Saturday, April 3, 2010

17 days in, and a glimpse at the future

Miscellany:

Here's all of Allison's Picasa photos, and Heather's. We've been together for most things and we all go to the same places, and they're much better photographers than I am, so maybe this is better than my photos.

My phone is broken. The lady who sold it to me warned me that if you put an old SIM in a new phone, sometimes it stops working, which it did after a couple days, and I've been sick and it's Easter weekend and I haven't gone to bother people about it. Not that you were trying to call, but FYI.

Tomorrow at 11 we're moving from Hotel Plaza Londres to Hostelling International Santiago, for a week of Ministry training. I don't think anyone's looking forward to it, because (a) HI is likely to be noisier and more party-oriented, with new volunteers just reaching the country, (b) we've already had a lot of intense training and we'd like to get on with teaching, (c) HI is in a dodgier neighborhood that requires yet more attention to not getting robbed (the cops are incorruptible, but petty theft is huge here), and (d) we're all ready to get out of Santiago.

The Ministry training agenda is a lot like the WorldTeach training agenda: Health & Safety, Lesson Planning, Multiple Intelligences, etc. But apparently, instead of a small tight group doing a lot of interactive learning and practicing, it's 51 of us and a lot of PowerPoint decks. Bright sides: last year it was over 100 volunteers. And they feed us dinner as well as breakfast.

On Thursday night, I went to Zen Montañas y Mar, a local sitting group. It wasn't quite as exciting as visiting the dojo, because there were fewer people and I just don't get as exuberant about Zen stuff...possibly because I can (and usually do) sit zazen by myself, but for aikido I have to share and work and connect with other people in a very immediate and obvious way, while sangha is a more subtle thing, that takes a bit more time for me. But I spent some time chatting afterward with a new pal, Pedro, who I will hopefully get to see before I leave Santiago.

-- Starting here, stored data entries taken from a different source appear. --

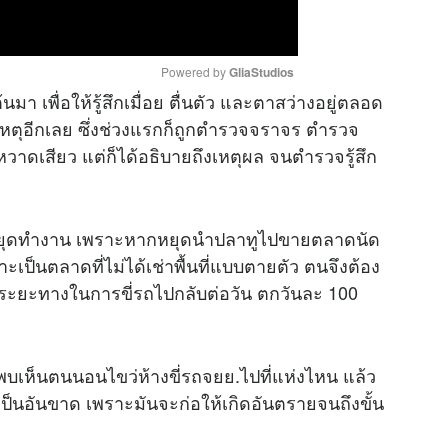
Powered by 
GliaStudios
า เพื่อให้รู้สึกเมื่อย ตื่นตัว และตาสว่างอยู่ตลอด
ติเหตุอีกเลย ซึ่งช่วงแรกก็ถูกตำรวจจราจร ตำรวจ
M
วาดเสียว แต่ก็ได้อธิบายถึงเหตุผล จนตำรวจรู้สึก
u
t
e
คยหยุดทำงาน เพราะหากหยุดนำปลาทูไปขายตลาดนัด
ะเป็นตลาดที่ไม่ได้เช่าพื้นที่แบบตายตัว ตนจึงต้อง
มระยะทางในการขี่รถไปกลับต่อวัน ตกวันละ 100
รพบเห็นตนนอนไขว่ห้างขี่รถจยย.ไปที่แห่งไหน แล้ว
็นอันขาด เพราะมันจะก่อให้เกิดอันตรายจนถึงขั้น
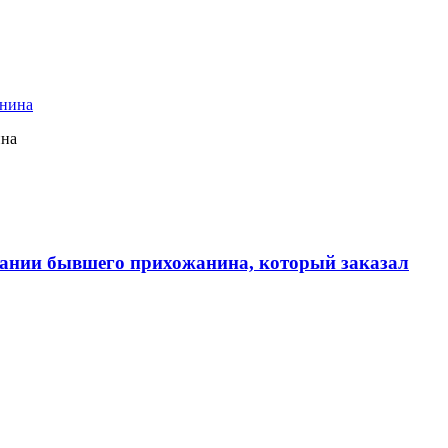
ина
ании бывшего прихожанина, который заказал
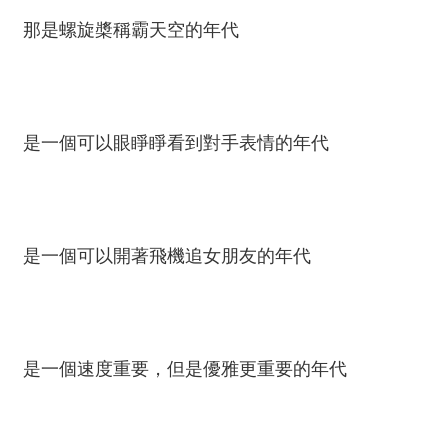
那是螺旋槳稱霸天空的年代
是一個可以眼睜睜看到對手表情的年代
是一個可以開著飛機追女朋友的年代
是一個速度重要，但是優雅更重要的年代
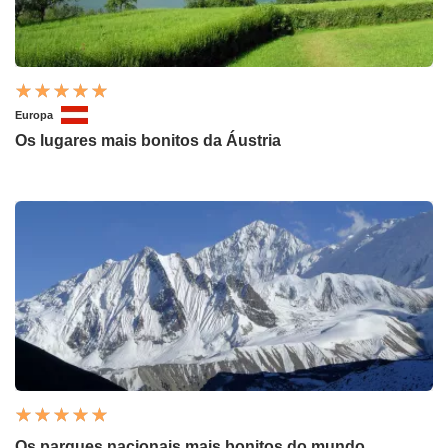
Europa
Os lugares mais bonitos da Áustria
Os parques nacionais mais bonitos do mundo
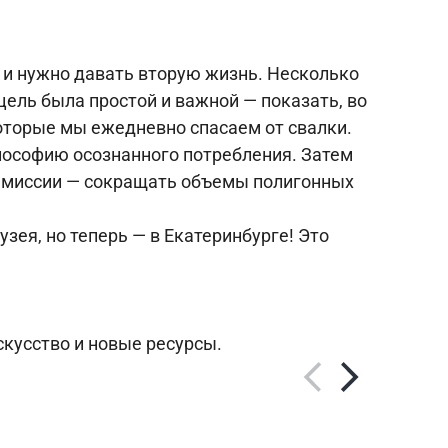
 и нужно давать вторую жизнь. Несколько
цель была простой и важной — показать, во
оторые мы ежедневно спасаем от свалки.
илософию осознанного потребления. Затем
 миссии —
сокращать объемы полигонных
зея, но теперь — в Екатеринбурге! Это
скусство и новые ресурсы.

Finally, cross my fingers, but I think I'm almost well. Lots of Coke at the group asado (barbecue) last night, which didn't help anything, but today was digestive cookies and lots of vegetables, and I'm feeling much better. At least I managed to get sick when I didn't actually have to do anything.

Friday, April 2, 2010

my friends

I have one (as far as I know) practicing Catholic friend, whose second job is as a parish musician, leading the music for services. His Facebook status:

Crucified: check. Dead: check. Buried: check. Time for late passover with friends, and get ready for the most overtly pagan of catholic feasts of the year tomorrow night.

I love you people.

poor eating behavior

We had a free day yesterday, so after consulting my Lonely Planet book, I decided to get the hell out of Santiago and go visit Pomaire, a tiny little town known for selling ceramic cookware and good traditional Chilean food (I figured I'd probably have lunch and come back). This involved a one-hour bus to Melipilla, then a short micro (mini-bus) ride to Pomaire. The old woman who helped me figure out the right micro suggested I go to the restaurant El Parróne.

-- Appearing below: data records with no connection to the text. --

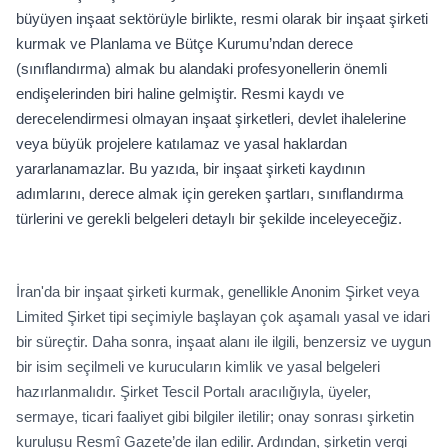
büyüyen inşaat sektörüyle birlikte, resmi olarak bir inşaat şirketi
kurmak ve Planlama ve Bütçe Kurumu’ndan derece
(sınıflandırma) almak bu alandaki profesyonellerin önemli
endişelerinden biri haline gelmiştir. Resmi kaydı ve
derecelendirmesi olmayan inşaat şirketleri, devlet ihalelerine
veya büyük projelere katılamaz ve yasal haklardan
yararlanamazlar. Bu yazıda, bir inşaat şirketi kaydının
adımlarını, derece almak için gereken şartları, sınıflandırma
türlerini ve gerekli belgeleri detaylı bir şekilde inceleyeceğiz.
İran'da bir inşaat şirketi kurmak, genellikle Anonim Şirket veya
Limited Şirket tipi seçimiyle başlayan çok aşamalı yasal ve idari
bir süreçtir. Daha sonra, inşaat alanı ile ilgili, benzersiz ve uygun
bir isim seçilmeli ve kurucuların kimlik ve yasal belgeleri
hazırlanmalıdır. Şirket Tescil Portalı aracılığıyla, üyeler,
sermaye, ticari faaliyet gibi bilgiler iletilir; onay sonrası şirketin
kuruluşu Resmî Gazete’de ilan edilir. Ardından, şirketin vergi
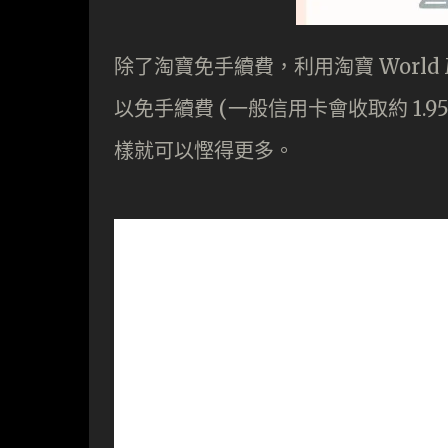
除了淘寶免手續費，利用淘寶 World
以免手續費 (一般信用卡會收取約 1.
樣就可以慳得更多。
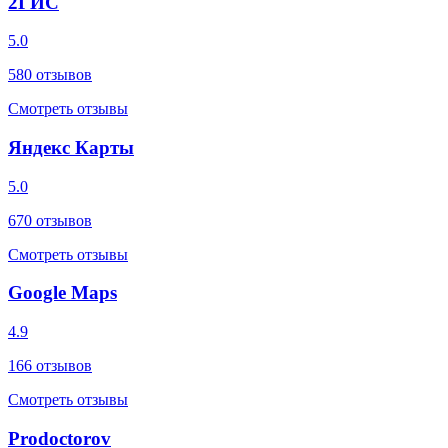
2ГИС
5.0
580
отзывов
Смотреть отзывы
Яндекс Карты
5.0
670
отзывов
Смотреть отзывы
Google Maps
4.9
166
отзывов
Смотреть отзывы
Prodoctorov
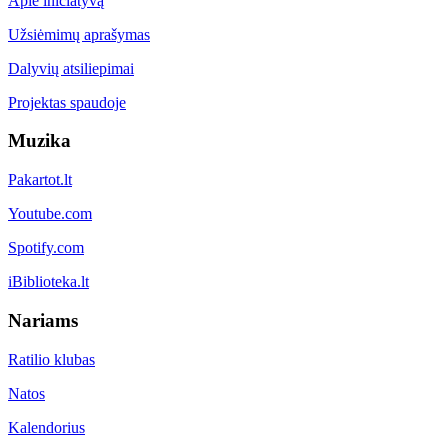
Apie iniciatyvą
Užsiėmimų aprašymas
Dalyvių atsiliepimai
Projektas spaudoje
Muzika
Pakartot.lt
Youtube.com
Spotify.com
iBiblioteka.lt
Nariams
Ratilio klubas
Natos
Kalendorius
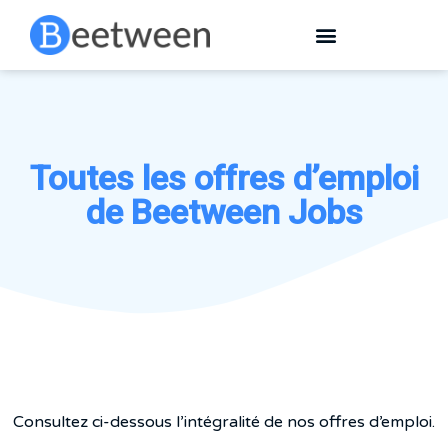
Toutes les offres d’emploi
de Beetween Jobs
Consultez ci-dessous l’intégralité de nos offres d’emploi.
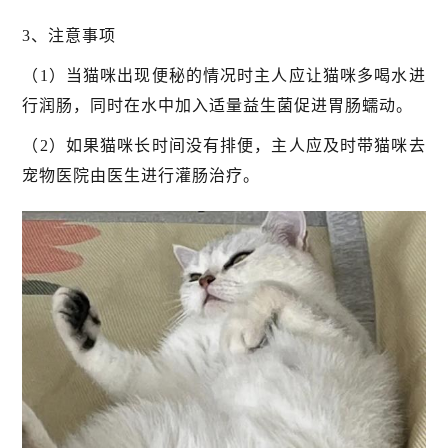
3、注意事项
（1）当猫咪出现便秘的情况时主人应让猫咪多喝水进
行润肠，同时在水中加入适量益生菌促进胃肠蠕动。
（2）如果猫咪长时间没有排便，主人应及时带猫咪去
宠物医院由医生进行灌肠治疗。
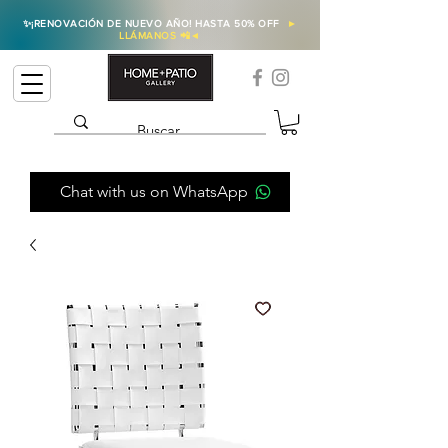
✨
¡RENOVACIÓN DE NUEVO AÑO! HASTA 50% OFF
►
LLÁMANOS 📲
◄
Chat with us on WhatsApp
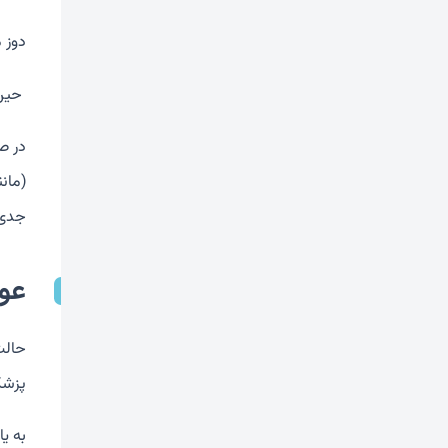
دوز 
حین 
(مان
جدی 
عو
حالت
پزشک 
به ی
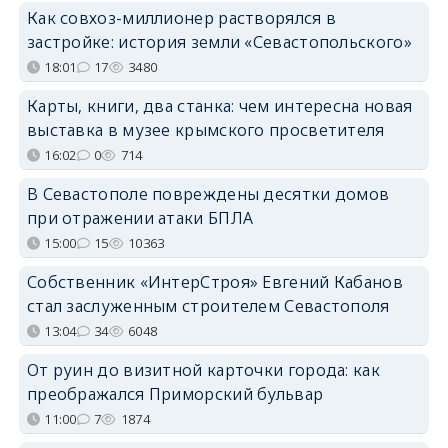
Как совхоз-миллионер растворялся в
застройке: история земли «Севастопольского»
18:01
17
3480
Карты, книги, два станка: чем интересна новая
выставка в музее крымского просветителя
16:02
0
714
В Севастополе повреждены десятки домов
при отражении атаки БПЛА
15:00
15
10363
Собственник «ИнтерСтроя» Евгений Кабанов
стал заслуженным строителем Севастополя
13:04
34
6048
От руин до визитной карточки города: как
преображался Приморский бульвар
11:00
7
1874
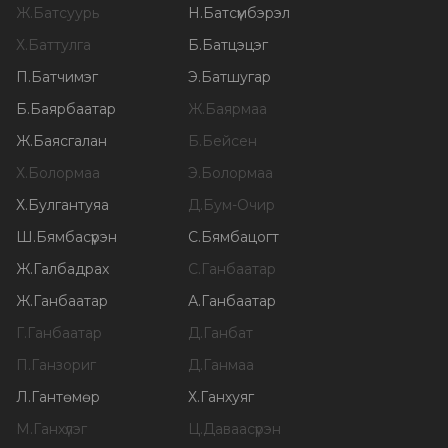
Ж
.
Батсуурь
Н
.
Батсүмбэрэл
Х
.
Баттулга
Б
.
Батцэцэг
П
.
Батчимэг
Э
.
Батшугар
Б
.
Баярбаатар
Ж
.
Баярмаа
Ж
.
Баясгалан
Б
.
Бейсен
Х
.
Болормаа
Э
.
Болормаа
Х
.
Булгантуяа
Д
.
Бум-Очир
Ш
.
Бямбасүрэн
С
.
Бямбацогт
Ж
.
Галбадрах
С
.
Ганбаатар
Ж
.
Ганбаатар
А
.
Ганбаатар
Г
.
Ганбаатар
Д
.
Ганбат
П
.
Ганзориг
Д
.
Ганмаа
Л
.
Гантөмөр
Х
.
Ганхуяг
М
.
Ганхүлэг
Ц
.
Даваасүрэн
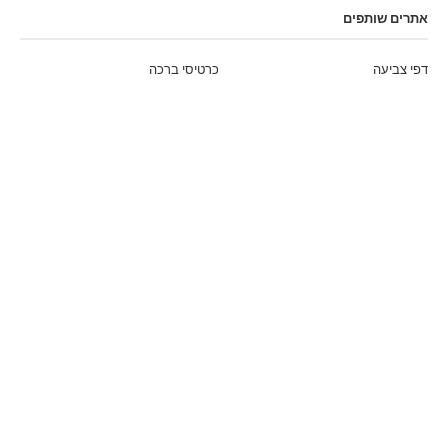
אתרים שותפים
דפי צביעה
כרטיסי ברכה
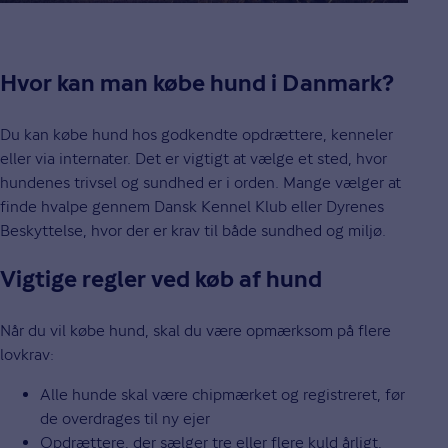
Hvor kan man købe hund i Danmark?
Du kan købe hund hos godkendte opdrættere, kenneler
eller via internater. Det er vigtigt at vælge et sted, hvor
hundenes trivsel og sundhed er i orden. Mange vælger at
finde hvalpe gennem Dansk Kennel Klub eller Dyrenes
Beskyttelse, hvor der er krav til både sundhed og miljø.
Vigtige regler ved køb af hund
Når du vil købe hund, skal du være opmærksom på flere
lovkrav:
Alle hunde skal være chipmærket og registreret, før
de overdrages til ny ejer
Opdrættere, der sælger tre eller flere kuld årligt,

I asked the guy what I should get, and he recommended the Cordero, which Jeremy says should be lamb, but I'm pretty sure was pork, slow-cooked over a fire. And I got a beer. And he brought me a pisco sour, on the house, which is where things went wrong, because I drank the pisco sour, and the beer, and I ate the whole pound or so of meat. It was delicious, but no one should eat that much meat.

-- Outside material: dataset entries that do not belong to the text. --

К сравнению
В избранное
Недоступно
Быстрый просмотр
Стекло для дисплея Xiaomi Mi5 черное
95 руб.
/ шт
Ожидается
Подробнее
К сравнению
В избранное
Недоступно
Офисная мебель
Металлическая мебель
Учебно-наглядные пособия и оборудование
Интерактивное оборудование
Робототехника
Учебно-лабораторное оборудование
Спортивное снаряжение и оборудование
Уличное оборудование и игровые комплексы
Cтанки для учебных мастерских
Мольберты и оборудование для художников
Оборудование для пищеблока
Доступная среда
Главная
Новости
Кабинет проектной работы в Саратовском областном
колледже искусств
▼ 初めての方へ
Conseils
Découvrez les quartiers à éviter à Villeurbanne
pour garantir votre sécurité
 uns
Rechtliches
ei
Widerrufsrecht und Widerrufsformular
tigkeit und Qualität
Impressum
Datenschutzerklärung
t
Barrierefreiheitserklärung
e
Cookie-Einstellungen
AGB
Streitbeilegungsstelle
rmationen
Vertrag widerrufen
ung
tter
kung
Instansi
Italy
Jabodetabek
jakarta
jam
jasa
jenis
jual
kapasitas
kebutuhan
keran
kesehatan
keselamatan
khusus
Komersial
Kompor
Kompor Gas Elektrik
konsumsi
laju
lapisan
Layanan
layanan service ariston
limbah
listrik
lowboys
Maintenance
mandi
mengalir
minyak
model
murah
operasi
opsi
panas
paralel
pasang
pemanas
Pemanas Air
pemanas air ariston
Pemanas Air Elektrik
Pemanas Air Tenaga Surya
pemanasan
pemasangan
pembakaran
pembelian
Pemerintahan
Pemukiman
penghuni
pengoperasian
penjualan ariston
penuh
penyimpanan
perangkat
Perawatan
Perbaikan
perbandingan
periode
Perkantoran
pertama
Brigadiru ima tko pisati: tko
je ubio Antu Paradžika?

It's hard to say what would have happened without the pisco sour, but somehow I went from "sober" to "mild alcohol poisoning" without any interval of "drunk". So that's had me slightly cranky and knocked on my ass for the past 24 hours--at least it didn't happen when I had actual stuff to do. I'm in the final recovery phases now (sadly, this has happened before), which means a couple of days of eating lighter food--luckily, it's Easter weekend and I went to the grocery store to feed myself for the next couple days anyway.